Я покосилась на нее. «Каспар?» Темнота, в мрачной комнате, мешала мне бодрствовать, словно она хотела убаюкать меня снова. Мила покачала головой. «Не видела его с тех пор, как он принес тебя сюда и потащил меня за собой.» Я не была уверена, имела ли она в виду, что он действительно потащил ее за собой. Но, я бы не удивилась, если бы он это сделал.

«Ублюдки», – пробормотала я. «Все они.»

Мила вяло кивнула, и отстраненное уныние застыло в ее глазах. Между нами повисла жуткая тишина.

Она разрушилась после долгого момента, когда Мила пробормотала.

«Это та часть, где мы даем друг другу надежду. Составляем план нашего побега.»

Мое мрачное лицо повернулось к ней.

Никакой надежды не светилось в моих фиолетовых глазах, отражение которых я уловила в пыльном блеске вазы на столе. В этом искривленном металлическом зеркале я выглядела такой же серой и мутной, как и все вокруг.

Надежды не было. По крайней мере, я не могла ей ее дать.

И побег был невозможен.

«Есть ли у тебя какие-либо идеи?» Я спросила, хотя бы для того, чтобы подшутить над ней.

Мила ничего не сказала.

Со звуком, похожим на смешанный вздох поражения и боли, я заставила себя снова подняться на ноги и медленно подошла к толстой, грязной занавеске, закрывающей окно.

Я отодвинула ее в сторону. Она было тяжелее, чем я ожидала.

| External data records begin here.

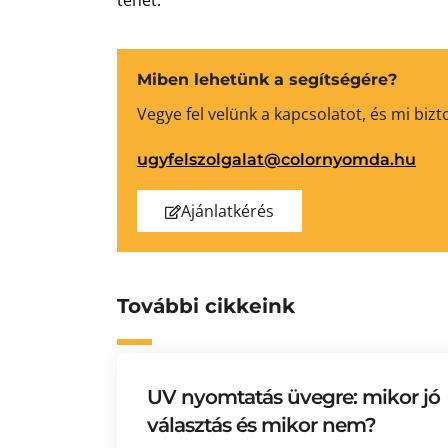
tehet.
Miben lehetünk a segítségére?
Vegye fel velünk a kapcsolatot, és mi bi
ugyfelszolgalat@colornyomda.hu
Ajánlatkérés
További cikkeink
UV nyomtatás üvegre: mikor jó
választás és mikor nem?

Вид, из нашего покрытого грязью, окна был не похож на тот, который мы видели по пути во дворец. Мы увидели плавный изгиб костяного холма, в который был врезан дворец.

«Мы в ловушке.» Отчаяние грозило разрушить меня. Мои пальцы скользнули по краю занавески, пока моя рука не повисла сбоку, в поражении.

«Мы находимся, буквально, между дверью и стеной сплошного холма.»

Мила поерзала на кровати. «Дверь также заперта», – пробормотала она. «Будь он проклят», – пробормотала я. «Будь проклято все это.» Мила ничего не сказала. Я позволила пыльной занавеске упасть на место, но не раньше, чем мельком увидела ворону, слетающую по склону холма, зажатую между дворцом и костяной стеной. Щель была едва достаточно широка, чтобы ворона могла пролететь через нее.

Даже вид вороны не мог вызвать улыбку на моих потрескавшихся губах или дать надежду в моем иссохшем сердце.

Я отвернулась от нее и оглядела комнату.

Здесь, я была благодарна только за одно. Уединенность ночных горшков.

Дома, мы пользовались ночным горшком в главной комнате, когда было слишком темно или сыро идти в туалет в саду. Я в полной мере воспользовался новообретенным уединением и потащилась через комнату к двери. Мое тело не требовало ночных горшков, оно требовало уединенности маленького чулана. Я не хотела, чтобы Мила видела, как я плачу.

Должно быть, я провела в чулане достаточно времени. Когда я закончила плакать в свои окровавленные и сухие руки, и вернулась в комнату, я обнаружила, что в там были две служанки.

Мила слонялась вокруг одной, наполняющей корыто.

Она выглядела так же, как и я, жаждущей наконец искупаться. На ее обожженных рыжих кудрях собрались частички грязи и крови, оставшиеся после того, как Ведагор дал ей пощечину, а ее щеки были залиты слезами.

Миле требовалось нечто большее, чем просто искупаться, чтобы смыть с нее прилипшую грязь. Нам обоим требовалось больше.

У подножья моей кровати вторая служанка, осторожно, опустила стопку белых коробок, перевязанных шелковистыми красными лентами. Мы с Милой переглянулись. Мои глаза выражали подозрение, а ее медовые давали ответ на вопрос, который я не задавала. «Идолопоклонники», – прошептала она через всю комнату.

Идолопоклонниками были добровольные смертные, которые проживали во Дворце Богов и предпочитали прожить свою жизнь в полном рабстве.